Workers at No Evil Foods Say the Vegan, Progressive Company Busted Their Union Drive

No Evil Foods markets itself as a left-wing, “revolutionary” food company. But its workers say the company recently busted their union drive and fired organizers.

Founders of No Evil Foods Sadrah Schadel and Mike Woliansky are union-busters, say their employees.

If you pull up the Instagram account for No Evil Foods, a vegan, plant-based meat-product company, what greets you is a wall of posts in solidarity with the ongoing racial justice protests sparked by the police murder of forty-six-year-old George Floyd in Minneapolis. The company seems particularly drawn to variations of “Silence is Violence,” as one of their most recent posts reads.

Social justice is No Evil Foods’s brand. Founded in 2014, the company, whose products are now sold by 5,500 retailers, is “the fastest-growing meat alternative in conventional stores,” according to Sadrah Schadel, who, along with Mike Woliansky, started the company. Representative of their left-wing branding are products like El Zapatista, a vegan chorizo product, and Comrade Cluck, a vegan chicken product. Their website describes the company as “revolutionary” and “socially conscious.” “No Evil,” after all — they’re good people.

But if you ask No Evil’s workers what they think about the company, they say Schadel and Woliansky are union-busters.

“They’re pretending they’re allies of leftist causes,” says Jon Reynolds, an ex-employee of No Evil who was among several workers that were fired shortly after helping lead organizing efforts to form a union among the company’s workforce.

“I thought I could have something resembling a career with this company,” says Reynolds. “It feels so naive thinking about it now.”

No Evil told Reynolds he was fired for social-distancing violations, something that other workers say was a pretext for retaliating against him for organizing. Reynolds noted how other companies, such as Amazon, have used social distancing violations to target organizers.
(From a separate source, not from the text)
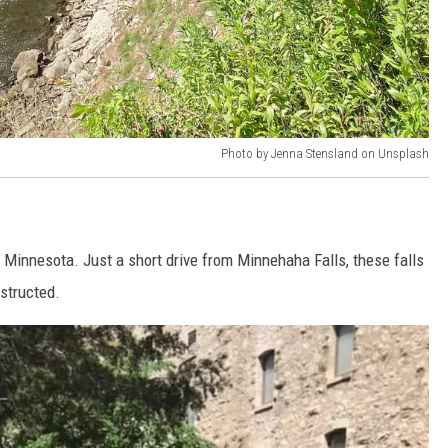
Photo by Jenna Stensland on Unsplash
 Minnesota. Just a short drive from Minnehaha Falls, these falls
bstructed.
Another leader in the organizing efforts, Cortne Roche, says she was fired for dress code violations — she was told her pants were “too short” — but she too sees this as retaliation for organizing.
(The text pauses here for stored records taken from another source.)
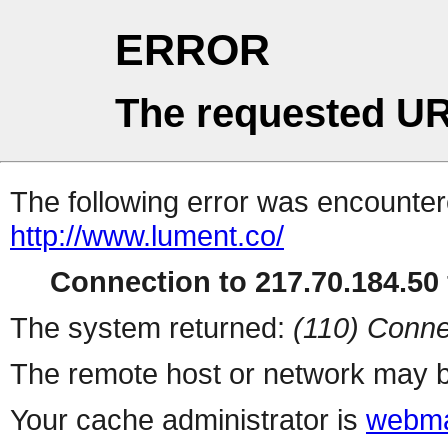
ERROR
The requested UR
The following error was encountere
http://www.lument.co/
Connection to 217.70.184.50 
The system returned:
(110) Conne
The remote host or network may b
Your cache administrator is
webma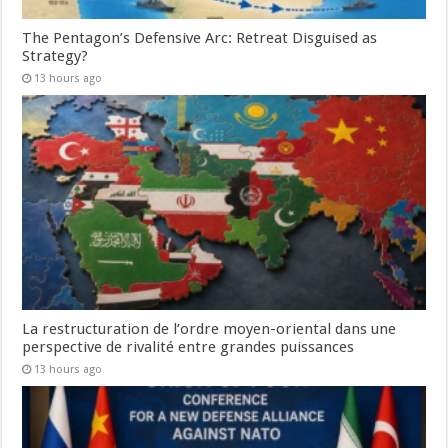
The Pentagon’s Defensive Arc: Retreat Disguised as
Strategy?
13 hours ago
La restructuration de l’ordre moyen-oriental dans une
perspective de rivalité entre grandes puissances
13 hours ago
“I think they are full of shit,” says another ex-employee who was involved in the organizing drive and was recently fired. “It is a huge red-flag when a company uses this much left-wing imagery and has a turnover rate as high as they do.” “The owners of this company are faking progressive values harder than they are faking meat,” they added.
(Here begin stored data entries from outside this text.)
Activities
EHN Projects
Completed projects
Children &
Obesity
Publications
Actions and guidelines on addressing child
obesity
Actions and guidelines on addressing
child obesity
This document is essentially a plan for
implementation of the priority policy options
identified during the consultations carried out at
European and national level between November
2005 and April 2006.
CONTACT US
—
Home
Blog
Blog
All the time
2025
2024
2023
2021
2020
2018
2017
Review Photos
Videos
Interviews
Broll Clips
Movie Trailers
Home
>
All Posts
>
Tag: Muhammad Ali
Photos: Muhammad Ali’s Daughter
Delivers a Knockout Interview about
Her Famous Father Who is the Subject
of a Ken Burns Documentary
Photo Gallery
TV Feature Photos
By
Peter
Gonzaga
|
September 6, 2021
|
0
As first reported in Industrial Worker, the Appeal, and Vice, when No Evil’s workers recently sought to unionize the company’s Weaverville, North Carolina plant, backed by the United Food and Commercial Workers International Union (UFCW), the cofounders held captive-audience meetings, urging their employees to vote no in the union election.

In recordings provided to Jacobin, No Evil management can be heard telling workers that the UFCW may not take harassment “as seriously as we do” and discussing union corruption at length. In response to a worker’s frustration at the captive-audience meeting, management responds that they are simply trying to provide “balanced” information and “facts,” as they “don’t know what information [the union] is giving” workers.

Workers say these meetings lasted up to two hours and were held as many as three times a week in the time leading up to the union election, which ended with a 43-15 vote against joining the UFCW.

Workers who are still at the company describe the effect of this anti-union campaign as chilling.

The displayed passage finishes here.